Baudelaire était un original. Une légende a toujours entouré sa réputation. Quand les amis de sa jeunesse bohème publièrent leurs souvenirs, ils décrivirent la crudité de son langage, son élégance osée, ses provocations. Baudelaire se faisait remarquer ; il avait une « bizarrerie caractéristique », dira Champfleury, qui se souviendra par exemple de ses cheveux verts.

Plus tard, c’est sous l’appellation de dandysme que Baudelaire pense sa singularité, par allusion au livre de 1845 de Barbey d’Aurevilly, Du dandysme et de G[eorge]. Brummell . Dans le Salon de 1846 , il qualifie le dandysme de « chose moderne » et traite Lami et Gavarni, deux dessinateurs de la vie élégante, de « poètes du dandysme ».

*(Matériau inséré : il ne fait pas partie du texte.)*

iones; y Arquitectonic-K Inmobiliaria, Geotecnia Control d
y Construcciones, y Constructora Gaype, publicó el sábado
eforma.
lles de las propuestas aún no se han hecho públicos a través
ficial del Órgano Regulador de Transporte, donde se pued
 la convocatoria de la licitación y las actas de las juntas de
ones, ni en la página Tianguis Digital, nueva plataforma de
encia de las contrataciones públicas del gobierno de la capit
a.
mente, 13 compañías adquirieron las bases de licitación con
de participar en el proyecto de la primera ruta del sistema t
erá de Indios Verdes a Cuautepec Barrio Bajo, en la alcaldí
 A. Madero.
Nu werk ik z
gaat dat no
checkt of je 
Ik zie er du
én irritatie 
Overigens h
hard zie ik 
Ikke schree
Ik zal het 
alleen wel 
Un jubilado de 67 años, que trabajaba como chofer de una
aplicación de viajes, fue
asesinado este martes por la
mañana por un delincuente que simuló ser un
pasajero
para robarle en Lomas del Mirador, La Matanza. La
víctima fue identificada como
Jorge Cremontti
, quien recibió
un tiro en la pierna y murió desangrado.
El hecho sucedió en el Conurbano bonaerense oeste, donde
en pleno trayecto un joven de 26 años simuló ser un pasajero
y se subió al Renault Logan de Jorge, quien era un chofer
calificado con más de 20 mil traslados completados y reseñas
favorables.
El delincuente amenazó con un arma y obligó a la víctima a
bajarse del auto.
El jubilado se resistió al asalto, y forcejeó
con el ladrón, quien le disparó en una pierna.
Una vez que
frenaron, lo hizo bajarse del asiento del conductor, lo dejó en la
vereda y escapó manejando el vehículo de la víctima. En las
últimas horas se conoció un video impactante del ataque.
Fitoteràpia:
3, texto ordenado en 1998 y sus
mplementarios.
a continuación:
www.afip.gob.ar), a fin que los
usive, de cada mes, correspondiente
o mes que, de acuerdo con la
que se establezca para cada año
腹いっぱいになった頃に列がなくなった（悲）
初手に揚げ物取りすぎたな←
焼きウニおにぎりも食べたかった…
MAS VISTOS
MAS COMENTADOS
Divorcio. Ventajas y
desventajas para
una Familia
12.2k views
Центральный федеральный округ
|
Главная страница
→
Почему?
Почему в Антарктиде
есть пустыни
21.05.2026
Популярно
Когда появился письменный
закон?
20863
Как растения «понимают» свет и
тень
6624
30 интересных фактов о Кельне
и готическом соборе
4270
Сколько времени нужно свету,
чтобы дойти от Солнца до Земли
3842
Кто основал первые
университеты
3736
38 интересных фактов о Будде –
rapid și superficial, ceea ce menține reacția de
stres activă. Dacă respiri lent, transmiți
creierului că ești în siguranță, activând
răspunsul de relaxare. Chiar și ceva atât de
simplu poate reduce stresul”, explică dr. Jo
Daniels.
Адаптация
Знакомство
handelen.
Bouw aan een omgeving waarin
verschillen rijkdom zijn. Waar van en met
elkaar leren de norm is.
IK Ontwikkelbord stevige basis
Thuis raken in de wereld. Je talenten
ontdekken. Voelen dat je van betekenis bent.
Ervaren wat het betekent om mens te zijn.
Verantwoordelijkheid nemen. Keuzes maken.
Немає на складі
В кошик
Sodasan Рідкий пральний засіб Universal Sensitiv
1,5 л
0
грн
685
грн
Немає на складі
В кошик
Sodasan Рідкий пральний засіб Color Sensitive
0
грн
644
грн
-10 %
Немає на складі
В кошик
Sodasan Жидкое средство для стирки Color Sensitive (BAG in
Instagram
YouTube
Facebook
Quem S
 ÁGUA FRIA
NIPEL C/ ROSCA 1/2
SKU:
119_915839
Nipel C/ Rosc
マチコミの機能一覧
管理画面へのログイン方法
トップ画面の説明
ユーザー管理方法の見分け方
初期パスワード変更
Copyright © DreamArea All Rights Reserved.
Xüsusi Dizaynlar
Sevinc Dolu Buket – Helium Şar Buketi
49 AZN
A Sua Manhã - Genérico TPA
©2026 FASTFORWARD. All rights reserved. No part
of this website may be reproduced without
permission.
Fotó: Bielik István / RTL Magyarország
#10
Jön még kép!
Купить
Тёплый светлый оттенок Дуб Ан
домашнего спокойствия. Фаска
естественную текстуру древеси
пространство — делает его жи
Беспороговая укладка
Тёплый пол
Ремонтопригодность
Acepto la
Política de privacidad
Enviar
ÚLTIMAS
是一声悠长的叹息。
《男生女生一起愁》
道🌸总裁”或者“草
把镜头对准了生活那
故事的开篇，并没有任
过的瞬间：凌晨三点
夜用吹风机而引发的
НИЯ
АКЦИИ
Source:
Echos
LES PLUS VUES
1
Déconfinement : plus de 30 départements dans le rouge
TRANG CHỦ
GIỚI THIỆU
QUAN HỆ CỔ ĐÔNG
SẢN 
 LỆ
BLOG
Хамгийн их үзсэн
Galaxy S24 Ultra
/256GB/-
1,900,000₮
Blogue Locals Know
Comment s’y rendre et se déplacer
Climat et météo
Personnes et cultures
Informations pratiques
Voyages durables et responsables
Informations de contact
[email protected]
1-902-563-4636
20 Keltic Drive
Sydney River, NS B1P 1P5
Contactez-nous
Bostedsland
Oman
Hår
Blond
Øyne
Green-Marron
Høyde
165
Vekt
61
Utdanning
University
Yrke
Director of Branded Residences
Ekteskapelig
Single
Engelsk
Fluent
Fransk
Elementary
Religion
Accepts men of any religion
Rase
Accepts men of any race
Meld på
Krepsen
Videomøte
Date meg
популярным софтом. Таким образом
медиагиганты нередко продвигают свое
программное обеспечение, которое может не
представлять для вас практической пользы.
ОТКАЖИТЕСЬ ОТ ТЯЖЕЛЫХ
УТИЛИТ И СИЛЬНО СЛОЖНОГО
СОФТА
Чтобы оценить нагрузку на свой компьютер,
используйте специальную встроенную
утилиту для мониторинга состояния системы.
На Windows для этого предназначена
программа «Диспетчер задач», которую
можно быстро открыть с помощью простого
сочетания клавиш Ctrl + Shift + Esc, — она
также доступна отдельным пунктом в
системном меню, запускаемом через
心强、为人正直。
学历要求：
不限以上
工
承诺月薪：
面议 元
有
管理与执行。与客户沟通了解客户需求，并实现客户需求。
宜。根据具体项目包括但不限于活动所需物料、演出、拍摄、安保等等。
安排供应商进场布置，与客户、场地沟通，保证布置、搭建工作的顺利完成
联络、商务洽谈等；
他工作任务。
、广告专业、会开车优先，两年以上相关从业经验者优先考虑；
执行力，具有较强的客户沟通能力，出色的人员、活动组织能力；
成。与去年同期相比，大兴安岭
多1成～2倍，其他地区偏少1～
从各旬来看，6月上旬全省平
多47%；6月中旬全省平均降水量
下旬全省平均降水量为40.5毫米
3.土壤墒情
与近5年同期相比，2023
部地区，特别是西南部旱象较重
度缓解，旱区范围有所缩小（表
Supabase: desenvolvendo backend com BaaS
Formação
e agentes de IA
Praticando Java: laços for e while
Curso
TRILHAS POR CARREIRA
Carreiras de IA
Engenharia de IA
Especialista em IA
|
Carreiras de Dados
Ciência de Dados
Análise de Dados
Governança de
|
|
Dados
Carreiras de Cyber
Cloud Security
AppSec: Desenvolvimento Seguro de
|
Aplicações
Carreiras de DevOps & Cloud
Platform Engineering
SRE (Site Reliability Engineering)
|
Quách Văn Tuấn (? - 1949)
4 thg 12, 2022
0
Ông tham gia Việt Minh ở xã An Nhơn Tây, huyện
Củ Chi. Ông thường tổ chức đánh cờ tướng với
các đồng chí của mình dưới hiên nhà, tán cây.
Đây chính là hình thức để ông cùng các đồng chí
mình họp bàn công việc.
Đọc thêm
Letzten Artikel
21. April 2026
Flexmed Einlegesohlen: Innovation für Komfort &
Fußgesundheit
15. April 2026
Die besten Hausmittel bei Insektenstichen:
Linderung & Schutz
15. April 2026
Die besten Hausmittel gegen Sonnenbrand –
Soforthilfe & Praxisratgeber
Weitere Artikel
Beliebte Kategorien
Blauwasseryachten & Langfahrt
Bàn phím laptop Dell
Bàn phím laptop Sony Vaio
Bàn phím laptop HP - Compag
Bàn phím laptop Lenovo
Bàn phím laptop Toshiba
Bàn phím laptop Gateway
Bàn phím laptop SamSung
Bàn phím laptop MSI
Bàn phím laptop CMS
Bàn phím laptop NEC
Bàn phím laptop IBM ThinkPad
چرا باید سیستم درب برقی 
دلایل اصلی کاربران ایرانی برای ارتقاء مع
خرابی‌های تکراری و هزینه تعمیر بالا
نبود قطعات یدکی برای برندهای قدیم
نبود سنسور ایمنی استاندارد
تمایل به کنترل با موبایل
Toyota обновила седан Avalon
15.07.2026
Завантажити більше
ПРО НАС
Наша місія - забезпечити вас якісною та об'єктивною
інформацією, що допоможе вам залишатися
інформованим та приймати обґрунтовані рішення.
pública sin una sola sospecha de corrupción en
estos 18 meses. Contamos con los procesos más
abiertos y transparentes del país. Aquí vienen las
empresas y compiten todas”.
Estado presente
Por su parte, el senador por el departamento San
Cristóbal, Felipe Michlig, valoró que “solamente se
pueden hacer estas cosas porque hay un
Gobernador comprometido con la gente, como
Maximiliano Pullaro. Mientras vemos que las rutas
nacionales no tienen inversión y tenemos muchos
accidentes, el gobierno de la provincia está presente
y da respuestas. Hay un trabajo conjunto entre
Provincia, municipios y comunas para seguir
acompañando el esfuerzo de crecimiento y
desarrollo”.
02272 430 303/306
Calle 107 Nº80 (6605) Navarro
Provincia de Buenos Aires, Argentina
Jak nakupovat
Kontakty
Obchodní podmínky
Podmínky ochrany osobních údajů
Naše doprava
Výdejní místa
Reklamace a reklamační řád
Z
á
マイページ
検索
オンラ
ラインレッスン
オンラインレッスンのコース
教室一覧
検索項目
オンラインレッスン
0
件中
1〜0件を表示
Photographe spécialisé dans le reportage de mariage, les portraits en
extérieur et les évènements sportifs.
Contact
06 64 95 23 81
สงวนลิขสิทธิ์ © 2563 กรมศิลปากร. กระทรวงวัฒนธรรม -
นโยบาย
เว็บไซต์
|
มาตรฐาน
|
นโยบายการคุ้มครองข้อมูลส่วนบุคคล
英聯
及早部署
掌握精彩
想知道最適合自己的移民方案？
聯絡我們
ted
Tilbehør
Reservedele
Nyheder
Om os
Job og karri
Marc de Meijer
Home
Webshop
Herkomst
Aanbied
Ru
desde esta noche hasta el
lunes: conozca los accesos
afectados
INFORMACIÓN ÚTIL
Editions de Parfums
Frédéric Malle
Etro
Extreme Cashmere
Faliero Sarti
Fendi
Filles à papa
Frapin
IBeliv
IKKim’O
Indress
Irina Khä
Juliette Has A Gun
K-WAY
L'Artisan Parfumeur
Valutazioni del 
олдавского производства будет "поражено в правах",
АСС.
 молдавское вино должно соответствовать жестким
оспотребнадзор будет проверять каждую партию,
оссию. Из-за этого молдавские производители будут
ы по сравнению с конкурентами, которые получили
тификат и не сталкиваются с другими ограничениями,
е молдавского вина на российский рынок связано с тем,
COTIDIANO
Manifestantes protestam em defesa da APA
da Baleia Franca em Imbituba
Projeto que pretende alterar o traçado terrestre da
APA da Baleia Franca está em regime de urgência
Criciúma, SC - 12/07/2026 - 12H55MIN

Qu’est-ce qu’un dandy ? C’est un jeune oisif, fier, fringant, désinvolte, qui se montre aux terrasses du Boulevard et flâne dans le jardin des Tuileries ; c’est un conversationniste spirituel. Baudelaire résume ainsi son idée dans Mon cœur mis à nu : « Dandysme. – Qu’est-ce que l’homme supérieur ? / Ce n’est pas le spécialiste. / C’est l’homme de loisir et d’Éducation générale » (I, 689). La dandy est l’héritier de l’honnête homme, du courtisan de l’Ancien Régime ; c’est un dilettante qui a l’utilitarisme moderne en horreur : « Être un homme utile m’a paru toujours quelque chose de bien hideux », confie également Baudelaire__ (I, 679).

Le dandysme est le plus longuement présenté dans Le Peintre de la vie moderne comme une sévère discipline de l’indiscipline__ : « Le dandysme, qui est une institution en dehors des lois, a des lois rigoureuses auxquelles sont strictement soumis tous ses sujets, quelles que soient d’ailleurs la fougue et l’indépendance de leur caractère » (II, 709).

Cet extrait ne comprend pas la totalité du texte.